Exercise prompt
Lines from the entries below that hold "постов" form the answer; copy all of them.

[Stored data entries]
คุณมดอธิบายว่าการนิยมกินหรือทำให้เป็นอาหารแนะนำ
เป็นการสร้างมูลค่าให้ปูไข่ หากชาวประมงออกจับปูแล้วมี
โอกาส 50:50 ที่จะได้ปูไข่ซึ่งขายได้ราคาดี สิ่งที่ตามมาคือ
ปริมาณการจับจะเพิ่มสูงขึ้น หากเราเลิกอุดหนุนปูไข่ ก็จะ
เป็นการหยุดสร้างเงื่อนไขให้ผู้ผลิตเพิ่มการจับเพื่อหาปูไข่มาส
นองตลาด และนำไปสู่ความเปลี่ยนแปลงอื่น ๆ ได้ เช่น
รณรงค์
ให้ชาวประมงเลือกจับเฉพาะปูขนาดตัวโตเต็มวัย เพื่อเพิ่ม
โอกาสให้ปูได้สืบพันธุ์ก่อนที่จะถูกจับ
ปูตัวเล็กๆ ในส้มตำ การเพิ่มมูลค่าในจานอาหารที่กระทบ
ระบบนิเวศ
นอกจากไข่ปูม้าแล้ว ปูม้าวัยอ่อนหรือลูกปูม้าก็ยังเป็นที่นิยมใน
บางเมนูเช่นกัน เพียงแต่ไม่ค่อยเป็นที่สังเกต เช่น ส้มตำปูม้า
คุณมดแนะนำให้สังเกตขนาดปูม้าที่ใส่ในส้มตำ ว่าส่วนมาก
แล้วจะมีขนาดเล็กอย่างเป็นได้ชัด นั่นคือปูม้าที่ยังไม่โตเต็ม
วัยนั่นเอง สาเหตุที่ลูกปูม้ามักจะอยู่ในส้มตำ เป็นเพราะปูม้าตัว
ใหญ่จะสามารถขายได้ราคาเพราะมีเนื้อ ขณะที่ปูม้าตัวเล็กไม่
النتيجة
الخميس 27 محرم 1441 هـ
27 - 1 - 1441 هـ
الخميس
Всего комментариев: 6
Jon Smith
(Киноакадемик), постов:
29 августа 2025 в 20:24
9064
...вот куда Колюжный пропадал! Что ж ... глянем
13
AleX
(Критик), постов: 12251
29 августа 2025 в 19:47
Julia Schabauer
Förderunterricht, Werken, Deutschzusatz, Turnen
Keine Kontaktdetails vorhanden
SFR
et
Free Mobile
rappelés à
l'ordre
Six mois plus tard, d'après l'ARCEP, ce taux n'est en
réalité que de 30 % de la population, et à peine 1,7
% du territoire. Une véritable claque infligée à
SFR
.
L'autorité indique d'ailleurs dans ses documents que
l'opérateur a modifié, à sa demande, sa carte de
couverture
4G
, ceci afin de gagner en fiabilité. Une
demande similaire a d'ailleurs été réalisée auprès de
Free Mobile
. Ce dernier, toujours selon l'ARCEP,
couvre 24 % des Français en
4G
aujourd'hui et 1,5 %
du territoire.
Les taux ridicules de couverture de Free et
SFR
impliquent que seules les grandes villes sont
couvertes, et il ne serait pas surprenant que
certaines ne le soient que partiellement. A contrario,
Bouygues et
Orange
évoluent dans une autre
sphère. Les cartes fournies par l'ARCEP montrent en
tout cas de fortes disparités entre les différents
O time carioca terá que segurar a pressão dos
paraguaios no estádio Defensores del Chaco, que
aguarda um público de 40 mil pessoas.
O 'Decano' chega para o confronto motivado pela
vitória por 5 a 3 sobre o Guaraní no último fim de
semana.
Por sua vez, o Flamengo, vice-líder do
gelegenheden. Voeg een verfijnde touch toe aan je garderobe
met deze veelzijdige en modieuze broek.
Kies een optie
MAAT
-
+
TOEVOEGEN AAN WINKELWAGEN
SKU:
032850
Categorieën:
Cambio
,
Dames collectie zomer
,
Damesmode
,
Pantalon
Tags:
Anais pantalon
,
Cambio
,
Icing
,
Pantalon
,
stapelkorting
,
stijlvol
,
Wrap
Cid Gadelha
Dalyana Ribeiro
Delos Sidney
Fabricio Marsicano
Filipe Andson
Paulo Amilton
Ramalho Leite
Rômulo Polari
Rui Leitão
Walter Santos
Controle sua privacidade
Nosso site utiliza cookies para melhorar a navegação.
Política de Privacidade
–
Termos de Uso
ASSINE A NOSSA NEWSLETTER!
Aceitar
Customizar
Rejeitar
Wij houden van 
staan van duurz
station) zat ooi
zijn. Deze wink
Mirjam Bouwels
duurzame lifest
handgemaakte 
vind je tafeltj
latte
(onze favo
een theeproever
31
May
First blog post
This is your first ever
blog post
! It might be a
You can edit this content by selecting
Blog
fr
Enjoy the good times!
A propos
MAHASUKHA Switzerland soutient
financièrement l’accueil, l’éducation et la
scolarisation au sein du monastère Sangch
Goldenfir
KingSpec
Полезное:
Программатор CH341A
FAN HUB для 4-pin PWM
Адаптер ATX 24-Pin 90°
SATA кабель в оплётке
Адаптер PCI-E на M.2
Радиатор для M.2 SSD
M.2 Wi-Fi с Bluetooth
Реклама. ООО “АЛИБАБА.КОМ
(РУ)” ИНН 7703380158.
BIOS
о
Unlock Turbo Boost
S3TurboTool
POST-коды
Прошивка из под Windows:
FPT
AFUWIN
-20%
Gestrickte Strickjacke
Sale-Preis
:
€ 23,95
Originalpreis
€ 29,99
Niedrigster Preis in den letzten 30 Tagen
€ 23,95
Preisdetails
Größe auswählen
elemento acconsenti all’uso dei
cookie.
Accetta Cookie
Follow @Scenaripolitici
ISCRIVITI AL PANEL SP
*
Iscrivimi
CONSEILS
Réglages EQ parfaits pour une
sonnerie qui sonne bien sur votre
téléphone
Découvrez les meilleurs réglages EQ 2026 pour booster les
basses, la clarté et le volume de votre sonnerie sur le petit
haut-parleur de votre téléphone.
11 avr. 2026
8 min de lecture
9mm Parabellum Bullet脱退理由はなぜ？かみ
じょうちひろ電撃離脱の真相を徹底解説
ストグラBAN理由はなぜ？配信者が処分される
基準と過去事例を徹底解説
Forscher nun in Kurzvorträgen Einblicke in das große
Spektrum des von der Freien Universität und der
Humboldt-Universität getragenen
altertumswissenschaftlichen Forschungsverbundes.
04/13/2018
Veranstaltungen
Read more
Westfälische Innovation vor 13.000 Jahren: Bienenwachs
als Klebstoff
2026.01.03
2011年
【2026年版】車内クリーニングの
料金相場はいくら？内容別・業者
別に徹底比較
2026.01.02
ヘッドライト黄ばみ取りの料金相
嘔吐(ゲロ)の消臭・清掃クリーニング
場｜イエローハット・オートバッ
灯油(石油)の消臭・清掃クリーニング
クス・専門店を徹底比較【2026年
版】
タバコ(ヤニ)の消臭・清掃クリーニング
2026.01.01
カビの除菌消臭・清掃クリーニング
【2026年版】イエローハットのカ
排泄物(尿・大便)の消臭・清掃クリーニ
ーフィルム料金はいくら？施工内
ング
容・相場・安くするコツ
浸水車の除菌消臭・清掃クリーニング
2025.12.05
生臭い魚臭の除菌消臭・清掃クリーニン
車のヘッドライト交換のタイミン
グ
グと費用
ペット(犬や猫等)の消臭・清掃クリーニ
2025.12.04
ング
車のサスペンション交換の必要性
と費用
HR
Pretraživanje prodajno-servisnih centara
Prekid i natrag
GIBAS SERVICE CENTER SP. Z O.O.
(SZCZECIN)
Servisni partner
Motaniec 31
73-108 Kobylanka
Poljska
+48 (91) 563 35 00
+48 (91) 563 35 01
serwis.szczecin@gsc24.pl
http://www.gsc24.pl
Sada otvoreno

Written solution
(Киноакадемик), постов:
(Критик), постов: 12251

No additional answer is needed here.